12 Non-Parametric Tests

Keywords

collaboration, confidence interval, effect size, open educational resource, open scholarship, open science

Sometimes the assumptions of parametric models (e.g., normality of model residuals) are suspect. This is often the case in psychology when using ordinal scales. In these cases a “non-parametric” approach may be helpful. A statistical test being non-parametric means that the parameters (i.e., mean and variance for “normal” Gaussian model) are not estimated; despite popular belief the data themselves are never non-parametric. Additionally, these tests are not tests of the median (Divine et al. 2018). Rather one can consider them as rank based or proportional odds tests. If the scores you are analyzing are not metric (i.e., ordinal) due to the use of a Likert-Scale, and you still use parametric tests such as t-tests, you run the risk of a high false-positive probability (e.g., Liddell and Kruschke 2018). Note that in German, scale anchors have been developed that are very similar to Likert scale, but can be interpreted as metric (e.g., Rohrmann 2007).

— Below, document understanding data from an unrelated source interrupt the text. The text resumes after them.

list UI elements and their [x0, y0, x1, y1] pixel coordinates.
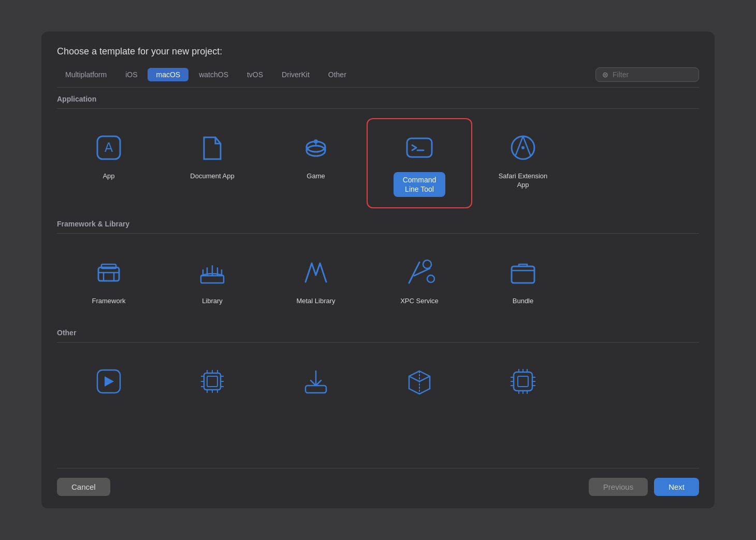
item-command-line-tool[interactable]: CommandLine Tool — [368, 119, 471, 207]
filter-icon: ⊜ — [602, 70, 608, 79]
svg-marker-31 — [105, 376, 114, 387]
chip-icon — [194, 363, 230, 400]
svg-point-27 — [423, 260, 431, 268]
item-xpc-service-label: XPC Service — [400, 297, 439, 306]
filter-input[interactable] — [613, 70, 692, 79]
filter-box[interactable]: ⊜ — [595, 67, 699, 82]
item-metal-library-label: Metal Library — [296, 297, 335, 306]
tabs-filter-bar: Multiplatform iOS macOS watchOS tvOS Dri… — [57, 67, 699, 88]
item-bundle[interactable]: Bundle — [471, 244, 575, 316]
previous-button[interactable]: Previous — [589, 478, 648, 496]
item-app-label: App — [103, 172, 114, 181]
content-area: Application A App Documen — [57, 88, 699, 463]
tab-other[interactable]: Other — [320, 68, 355, 81]
library-icon — [194, 254, 230, 291]
box-icon — [401, 363, 438, 400]
footer-right-buttons: Previous Next — [589, 478, 699, 496]
dialog-title: Choose a template for your new project: — [57, 46, 699, 57]
item-download[interactable] — [264, 353, 368, 416]
item-game-label: Game — [307, 172, 325, 181]
svg-point-28 — [427, 275, 434, 282]
tab-tvos[interactable]: tvOS — [239, 68, 271, 81]
command-line-icon — [401, 130, 438, 166]
item-audio[interactable] — [57, 353, 161, 416]
svg-point-6 — [314, 139, 318, 144]
item-app[interactable]: A App — [57, 119, 161, 207]
item-framework-label: Framework — [92, 297, 125, 306]
section-application: Application — [57, 88, 699, 109]
item-safari-extension-app-label: Safari ExtensionApp — [499, 172, 548, 190]
item-command-line-tool-label: CommandLine Tool — [394, 172, 446, 197]
platform-tabs: Multiplatform iOS macOS watchOS tvOS Dri… — [57, 68, 355, 81]
section-framework-library: Framework & Library — [57, 212, 699, 234]
svg-point-13 — [521, 146, 525, 149]
chip2-icon — [505, 363, 541, 400]
xpc-service-icon — [401, 254, 438, 291]
framework-library-items-grid: Framework Library — [57, 234, 699, 321]
bundle-icon — [505, 254, 541, 291]
item-xpc-service[interactable]: XPC Service — [368, 244, 471, 316]
svg-line-12 — [516, 136, 523, 155]
svg-rect-29 — [512, 266, 534, 283]
svg-rect-18 — [101, 264, 116, 268]
tab-watchos[interactable]: watchOS — [191, 68, 237, 81]
download-icon — [298, 363, 334, 400]
tab-multiplatform[interactable]: Multiplatform — [57, 68, 115, 81]
audio-icon — [91, 363, 127, 400]
svg-rect-32 — [204, 373, 221, 390]
svg-rect-8 — [407, 138, 432, 157]
other-items-grid — [57, 343, 699, 421]
item-framework[interactable]: Framework — [57, 244, 161, 316]
item-bundle-label: Bundle — [513, 297, 533, 306]
template-dialog: Choose a template for your new project: … — [41, 32, 715, 508]
next-button[interactable]: Next — [654, 478, 699, 496]
tab-driverkit[interactable]: DriverKit — [273, 68, 318, 81]
document-app-icon — [194, 130, 230, 166]
item-library-label: Library — [202, 297, 223, 306]
game-icon — [298, 130, 334, 166]
svg-rect-46 — [306, 386, 326, 393]
item-metal-library[interactable]: Metal Library — [264, 244, 368, 316]
item-library[interactable]: Library — [161, 244, 264, 316]
item-document-app-label: Document App — [190, 172, 234, 181]
svg-line-11 — [523, 136, 530, 155]
svg-rect-19 — [201, 276, 224, 283]
item-chip2[interactable] — [471, 353, 575, 416]
app-icon: A — [91, 130, 127, 166]
item-box[interactable] — [368, 353, 471, 416]
metal-library-icon — [298, 254, 334, 291]
safari-extension-icon — [505, 130, 541, 166]
item-game[interactable]: Game — [264, 119, 368, 207]
svg-rect-49 — [518, 376, 528, 387]
svg-text:A: A — [105, 140, 113, 155]
item-chip[interactable] — [161, 353, 264, 416]
item-document-app[interactable]: Document App — [161, 119, 264, 207]
item-safari-extension-app[interactable]: Safari ExtensionApp — [471, 119, 575, 207]
svg-rect-33 — [207, 376, 217, 387]
dialog-footer: Cancel Previous Next — [57, 468, 699, 496]
tab-macos[interactable]: macOS — [148, 68, 188, 81]
svg-line-25 — [409, 262, 419, 283]
framework-icon — [91, 254, 127, 291]
svg-rect-48 — [514, 372, 532, 391]
svg-rect-14 — [98, 267, 119, 281]
cancel-button[interactable]: Cancel — [57, 478, 110, 496]
tab-ios[interactable]: iOS — [117, 68, 146, 81]
section-other: Other — [57, 321, 699, 343]
application-items-grid: A App Document App — [57, 109, 699, 212]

We will briefly discuss here two groups of tests that can be applied to independent and paired samples. Then we present three effect sizes that can accompany these tests as well as their calculations and examples in R.

Here is a table for every effect size discussed in this chapter:

Type	Description	Section
Rank-Biserial Correlation		Section 12.3.1
\(r_{rb}\) (dependent groups) - Rank-biserial correlation on dependent groups	A measure of dominance between dependent groups (i.e., repeated measure designs).	Section 12.3.1.1
\(r_{rb}\) (independent groups) - Rank-biserial Correlation on independent groups	A measure of dominance between two independent groups.	Section 12.3.1.2
Concordance Probability		Section 12.3.2
\(p_c\) - Concordance probability	A simple transformation of the rank-biserial correlation and it represents the probability of superiority in one group relative to the other group. This section shows R code for both independent and dependent samples.	Section 12.3.2
Wilcoxon-Mann-Whitney Odds		Section 12.3.3
\(O_{WMW}\) - Wilcoxon-Mann-Whitney Odds	Also known as the Generalized Odds Ratio, it transforms the concordance probability to an Odds Ratio. This section shows R code for both independent and dependent samples.	Section 12.3.3

12.1 Wilcoxon-Mann-Whitney tests

A non-parametric alternative to the t-test is the Wilcoxon-Mann-Whitney (WMW) group of tests. When comparing two independent samples this is called a Wilcoxon rank-sum test, but sometimes referred to as a Mann-Whitney U Test. When using it on paired samples, or one sample, it is a signed rank test. These are generally referred to as tests of “symmetry” (Divine et al. 2018), which can be performed in base R.

library(tidyverse)

# load data
data(sleep)

# structure data as two data columns
dat <- sleep %>%
  pivot_wider(names_from = group,
              values_from = extra,
              id_cols = ID) %>%
  rename(g1 = `1`, g2 = `2`) %>%
  as.data.frame()

# view data
head(dat)

  ID   g1   g2
1  1  0.7  1.9
2  2 -1.6  0.8
3  3 -0.2  1.1
4  4 -1.2  0.1
5  5 -0.1 -0.1
6  6  3.4  4.4

# wilcoxon signed-rank test
wilcox.test(x = dat$g1, 
            y = dat$g2,
            paired = TRUE)


    Wilcoxon signed rank test with continuity correction

data:  dat$g1 and dat$g2
V = 0, p-value = 0.009091
alternative hypothesis: true location shift is not equal to 0

# wilcoxon rank-sum test
wilcox.test(x = dat$g1, 
            y = dat$g2,
            paired = FALSE)


    Wilcoxon rank sum test with continuity correction

data:  dat$g1 and dat$g2
W = 25.5, p-value = 0.06933
alternative hypothesis: true location shift is not equal to 0

The p-value is lower in the signed-rank test because the correlation between conditions is accounted for whereas the rank-sum test assumes the two groups are independent samples.

12.2 Brunner-Munzel Tests

Brunner-Munzel’s tests can be used instead of the WMW tests. The primary reason is the interpretation of the test (Munzel and Brunner 2002; Brunner and Munzel 2000; Neubert and Brunner 2007). Recently, Karch (2021) argued that the Mann-Whitney test is not a decent test of equality of medians, distributions or stochastic equality. The Brunner-Munzel test, on the other hand, provides a sensible approach to test for stochastic equality.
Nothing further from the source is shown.